Disciplinary action is normally progressive in nature; that is, repeated causes for disciplinary action or a combination of offenses should lead to application of more serious sanctions. However, some actions are so serious that they warrant bypassing one or all steps in the disciplinary process. The progression may include verbal warnings, written warnings, suspensions, demotions and terminations of employment when necessary. The following information defines and outlines the potential sequence of progressive disciplinary action.
- A verbal warning is written documentation of an oral discussion between a supervisor and an employee who fails to meet performance standards or exhibits unsatisfactory behavior. A verbal warning is generally issued for a minor offense such as loitering or tardiness.
- A written warning is issued if the behavior expected to improve from any previous verbal warning(s) is not exhibited within a reasonable period of time or if the offense is of a more serious nature. A copy of the written warning is given to the employee and the original forwarded to Human Resources to be placed in the employee’s personnel file.
- A suspension results from continued unsatisfactory performance or from the commission of a serious offense. A suspension without pay can vary in length depending on the classification of the employee, the history of problematic behavior and the seriousness of the offense. A classified employee who receives a suspension of more than three days can appeal the suspension to the State Personnel Board of Review.
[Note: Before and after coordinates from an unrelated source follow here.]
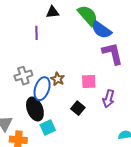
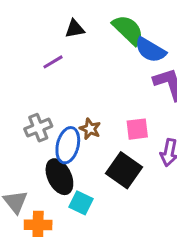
purple line: (36, 33) -> (53, 62), turned 64
black square: (78, 108) -> (124, 170), size x1.6
cyan square: (48, 127) -> (81, 203), turned -35

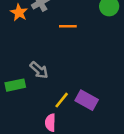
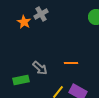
orange line: (68, 26) -> (71, 63), moved

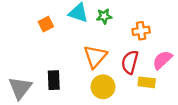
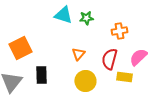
orange square: (46, 24) -> (20, 48), moved, size x1.6
orange triangle: (95, 57) -> (78, 54), size x0.6

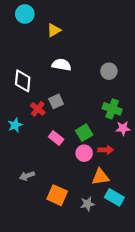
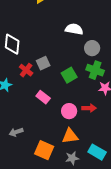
white semicircle: (61, 65) -> (74, 29), moved
gray circle: (109, 71) -> (92, 48), moved
green square: (84, 133) -> (69, 75), moved
orange triangle: (100, 177) -> (70, 136), moved

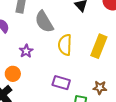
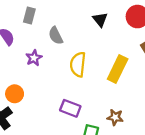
gray semicircle: (44, 22) -> (56, 36), size x0.7
purple star: (26, 51) -> (34, 58), moved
- A reduction in pay or demotion in position (temporary or permanent) is sometimes warranted for commission of a serious offense or a finding of just cause that warrants such action.
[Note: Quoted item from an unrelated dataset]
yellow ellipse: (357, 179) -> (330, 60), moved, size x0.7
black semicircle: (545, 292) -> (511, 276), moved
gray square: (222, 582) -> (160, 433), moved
- Removal (termination of employment) is the most serious penalty and is imposed when a serious offense has occurred or when previous progressive discipline has not achieved behavior that meets expectations. Immediate removal may occur in cases such as theft of university property or use of alcohol or drugs on duty. A classified employee subject to a removal action can appeal to the State Personnel Board of Review.
When classified employees have exhibited behavior that may warrant progressive disciplinary action more than the standard verbal or written warning recommended, the following procedure is used:
- The supervisor (and/or department head) writes a memo to Human Resources stating the problem and requesting that just cause and potential disciplinary action be determined. A copy of this letter is sent to the employee.
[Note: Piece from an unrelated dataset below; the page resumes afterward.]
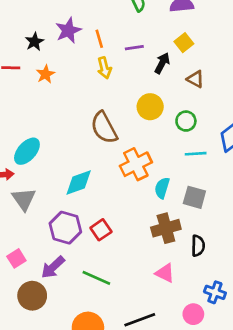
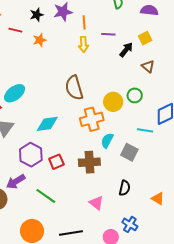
yellow circle: (150, 107) -> (113, 102), moved
cyan line: (196, 154) -> (145, 130), moved
brown cross: (166, 228) -> (89, 162), moved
- Human Resources will advise the employee in writing of the nature of the charges and of a scheduled meeting date. The employee may bring representation and may request witnesses to provide supporting testimony.
- The supervisor/department head will be advised of the meeting date and also be notified that witnesses may be requested to attend to substantiate the charges.
- A meeting will be held for the purpose of investigating all charges and to give employees the opportunity to respond to the allegation(s). The Chief Human Resources Officer (CHRO) will designate the presiding meeting officer(s).
- After relevant information has been relayed and relevant documents submitted, a decision will be made by the presiding meeting officer(s) as to whether there is just cause for discipline. If there is just cause for discipline, departmental management will provide a recommendation as to what level of discipline should occur. The CHRO or designee will render a conclusion to the matter, notifying concerned parties in writing.
When unclassified employees have exhibited behavior that may warrant progressive disciplinary action more than a written warning, supervisors are encouraged to contact Human Resources for guidance.